Et il congédia les deux fonctionnaires, qui se retirèrent avec force salamalecs.
Sûr de Brest et de Lorient, il se demanda s’il ne devait pas, à Saint-Malo et à Jersey, agir de même.
Mais Brin-d’Amour entra, lui apportant une dépêche de Paris, expédiée par le marquis.
Elle ne contenait que ces mots :
« Reviens sur l’heure. »
Pas d’autres explications.
– Que peut-il se passer ? se demanda Coppola. Toujours le même. La paresse de se servir du chiffre le fait parler par énigmes. Avec quelques mots de plus, il me mettait au fait.
Et il relisait la dépêche :
– « Reviens sur l’heure ! » On n’est pas plus impératif. Le feu est-il à l’hôtel et la gendarmerie à nos trousses ? La belle idée ! Le colonel de la gendarmerie de la Seine dîne demain rue du Cirque. Je parierais qu’il s’agit simplement de la belle Mimi et de son féroce désir de la retrouver. Pardieu ! si j’en étais sûr !… mais non, cette passion-là fait trop bien nos affaires et sert trop bien la vengeance de Jessica…
C’était le prénom de Mme de Frégose.
– J’aurais pourtant bien voulu faire sur la côte nord, de Morlaix à Saint-Malo et à Granville, ce que j’ai fait à Brest et à Lorient ; mais c’est son habitude de m’arracher à plaisir les atouts des mains.
Puis, se tournant vers le piqueur :
– Donne-moi l’indicateur… Bon. Par Angers nous gagnons une heure. Cela vaut mieux que de remonter à Landerneau. Règle l’hôtelier et fais porter la valise à la gare, direction de Nantes. Le train part à une heure.
Brin-d’Amour ne se fit pas répéter l’ordre deux fois. Cette tournée en Bretagne l’avait déconcerté en le détournant de la poursuite de Caillebotte. Et le retour à Paris comblait naturellement ses vœux.
Il allait donc savoir ce qu’était devenu Corréard.
Quand ils s’installèrent en wagon, le baron dans le coupé retenu pour lui, Brin-d’Amour dans un compartiment de seconde, en arrière du train, ils ne s’attendaient à rien de nouveau avant Paris. Ils avaient de quinze à seize heures de chemin de fer à subir, et chacun s’arrangea au mieux pour les supporter.
C’est-à-dire qu’ils dormirent avec ensemble, bien que séparément.

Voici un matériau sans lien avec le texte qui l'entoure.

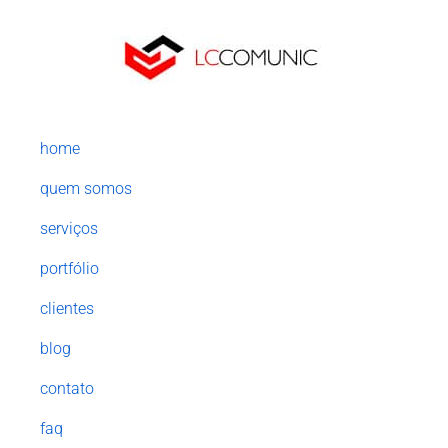
home
quem somos
serviços
portfólio
clientes
blog
contato
faq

Mais à minuit, au Mans, une manœuvre bruyante réveilla Brin-d’Amour.
On rattachait au train venant de Brest, les wagons de la ligne d’Angers, et les plaques tournantes faisaient tapage.

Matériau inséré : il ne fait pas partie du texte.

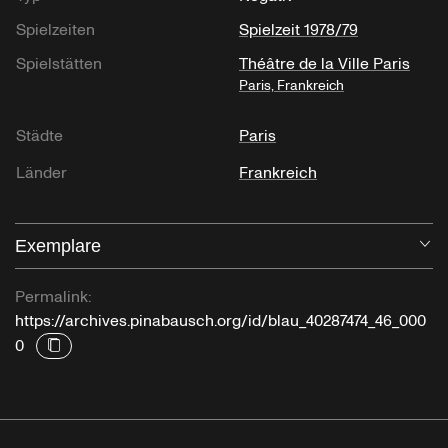
Spielzeiten
Spielzeit 1978/79
Spielstätten
Théâtre de la Ville Paris
Paris, Frankreich
Städte
Paris
Länder
Frankreich
Exemplare
Öf
Permalink:
https://archives.pinabausch.org/id/blau_40287474_46_000
0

Brin-d’Amour se détira et regarda par la portière.
Quelques voyageurs descendus de wagon se promenaient sur le quai. On allait au buffet. On en sortait.

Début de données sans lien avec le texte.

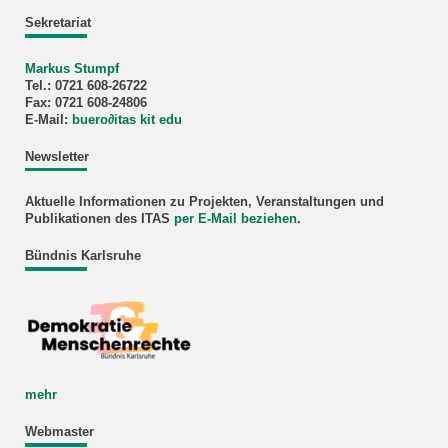
Sekretariat
Markus Stumpf
Tel.: 0721 608-26722
Fax: 0721 608-24806
E-Mail:
buero
∂
itas kit edu
Newsletter
Aktuelle Informationen zu Projekten, Veranstaltungen und
Publikationen des ITAS
per E-Mail beziehen
.
Bündnis Karlsruhe
mehr
Webmaster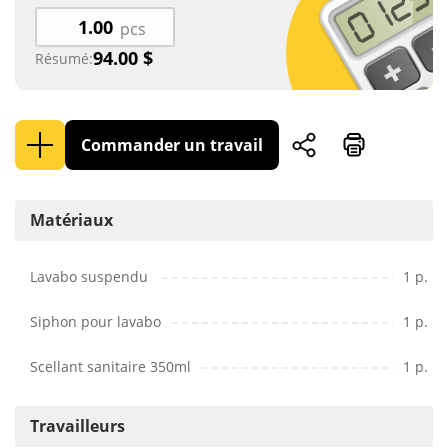
pcs
94.00
$
Résumé:
Commander un travail
Matériaux
Lavabo suspendu
1 p.
Siphon pour lavabo
1 p.
Scellant sanitaire 350ml
1 p.
Travailleurs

« Dix minutes d’arrêt ! » criait le conducteur du train.
Brin-d’Amour descendit à son tour.
À ce moment, un troisième train entrait en gare.
C’était le train de Saint-Malo.
Il passa sous le nez de Brin-d’Amour en l’éventant vivement.
Puis on ouvrit les portières en criant aux nouveaux venus :
– Les voyageurs pour Paris changent de voitures !
Et les infortunés, réveillés en sursaut, durent opérer leur transbordement.
Brin-d’Amour avait allumé sa pipe, et, appuyé contre une colonne de fonte, il s’amusait des physionomies ahuries de tous ces gens pressés.
Tout à coup il tressaillit et fit un pas en arrière pour se dissimuler derrière une guérite qui se trouvait à deux pas.
Et le cœur lui battait violemment, vous pouvez m’en croire.
C’est que parmi cette foule grouillante, il voyait s’avancer tranquillement, un petit sac et une couverture à la main, celui-là même qu’il n’espérait plus revoir qu’à Paris : Caillebotte.
Caillebotte, son ennemi, son antagoniste, son vainqueur du bois de Vincennes ; Caillebotte l’insaisissable, qu’il avait vu monter en fiacre, il y a trois jours à peine, au boulevard Rochechouart avec les enfants, Pervenche et Thaddée, et qu’il retrouvait seul sur le quai d’embarquement du Mans, descendant du train de Saint-Malo.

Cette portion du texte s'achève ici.